§ Data records:
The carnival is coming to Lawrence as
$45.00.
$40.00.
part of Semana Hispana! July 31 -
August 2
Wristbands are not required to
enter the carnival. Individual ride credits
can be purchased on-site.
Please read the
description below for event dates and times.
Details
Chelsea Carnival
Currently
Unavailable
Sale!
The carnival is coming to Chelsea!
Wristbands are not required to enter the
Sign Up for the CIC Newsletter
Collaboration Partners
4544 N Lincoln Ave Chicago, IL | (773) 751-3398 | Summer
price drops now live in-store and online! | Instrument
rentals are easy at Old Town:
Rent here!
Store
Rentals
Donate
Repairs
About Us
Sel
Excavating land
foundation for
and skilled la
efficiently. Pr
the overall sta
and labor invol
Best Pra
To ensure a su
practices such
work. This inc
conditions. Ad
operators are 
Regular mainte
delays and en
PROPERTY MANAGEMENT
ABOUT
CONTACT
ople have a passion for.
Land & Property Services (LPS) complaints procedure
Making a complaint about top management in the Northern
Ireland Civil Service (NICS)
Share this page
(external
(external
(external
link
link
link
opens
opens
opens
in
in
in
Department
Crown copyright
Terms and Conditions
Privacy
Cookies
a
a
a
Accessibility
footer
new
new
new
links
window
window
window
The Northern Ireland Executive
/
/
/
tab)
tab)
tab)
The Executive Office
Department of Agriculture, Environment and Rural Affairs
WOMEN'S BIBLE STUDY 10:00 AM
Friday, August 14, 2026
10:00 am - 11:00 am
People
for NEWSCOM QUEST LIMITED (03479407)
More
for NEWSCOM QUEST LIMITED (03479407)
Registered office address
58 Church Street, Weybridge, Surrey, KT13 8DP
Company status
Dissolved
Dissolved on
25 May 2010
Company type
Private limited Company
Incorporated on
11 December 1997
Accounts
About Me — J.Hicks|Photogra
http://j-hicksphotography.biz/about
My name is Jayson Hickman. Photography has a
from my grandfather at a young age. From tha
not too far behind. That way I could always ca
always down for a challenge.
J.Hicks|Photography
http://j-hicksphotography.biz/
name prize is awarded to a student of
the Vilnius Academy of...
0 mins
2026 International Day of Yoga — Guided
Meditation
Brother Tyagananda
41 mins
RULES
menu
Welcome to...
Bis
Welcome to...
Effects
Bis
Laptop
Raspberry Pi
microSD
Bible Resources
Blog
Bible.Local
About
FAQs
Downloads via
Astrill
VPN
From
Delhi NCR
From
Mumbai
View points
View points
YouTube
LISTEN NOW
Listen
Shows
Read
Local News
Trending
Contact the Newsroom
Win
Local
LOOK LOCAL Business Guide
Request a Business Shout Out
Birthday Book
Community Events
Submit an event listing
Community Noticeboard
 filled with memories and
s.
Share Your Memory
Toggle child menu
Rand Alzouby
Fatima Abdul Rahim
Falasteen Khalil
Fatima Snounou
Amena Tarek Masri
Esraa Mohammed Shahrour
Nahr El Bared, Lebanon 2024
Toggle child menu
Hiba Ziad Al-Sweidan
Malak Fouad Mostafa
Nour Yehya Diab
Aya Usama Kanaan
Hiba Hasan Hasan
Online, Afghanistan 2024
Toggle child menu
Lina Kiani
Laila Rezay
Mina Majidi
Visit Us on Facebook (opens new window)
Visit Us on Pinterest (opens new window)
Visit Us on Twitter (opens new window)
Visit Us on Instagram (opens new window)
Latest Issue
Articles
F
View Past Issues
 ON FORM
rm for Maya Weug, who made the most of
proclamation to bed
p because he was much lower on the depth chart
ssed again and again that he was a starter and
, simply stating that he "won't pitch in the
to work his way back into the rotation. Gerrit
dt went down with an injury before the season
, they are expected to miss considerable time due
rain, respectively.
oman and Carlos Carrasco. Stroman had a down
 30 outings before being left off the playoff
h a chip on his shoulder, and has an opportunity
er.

§ DIRECTIONS FOR THIS TASK:
Return the lines above precisely as they appear, beginning at the first line and ending at the line with "the overall sta", and nothing after it.

§ ANSWER SECTION:
The carnival is coming to Lawrence as
$45.00.
$40.00.
part of Semana Hispana! July 31 -
August 2
Wristbands are not required to
enter the carnival. Individual ride credits
can be purchased on-site.
Please read the
description below for event dates and times.
Details
Chelsea Carnival
Currently
Unavailable
Sale!
The carnival is coming to Chelsea!
Wristbands are not required to enter the
Sign Up for the CIC Newsletter
Collaboration Partners
4544 N Lincoln Ave Chicago, IL | (773) 751-3398 | Summer
price drops now live in-store and online! | Instrument
rentals are easy at Old Town:
Rent here!
Store
Rentals
Donate
Repairs
About Us
Sel
Excavating land
foundation for
and skilled la
efficiently. Pr
the overall sta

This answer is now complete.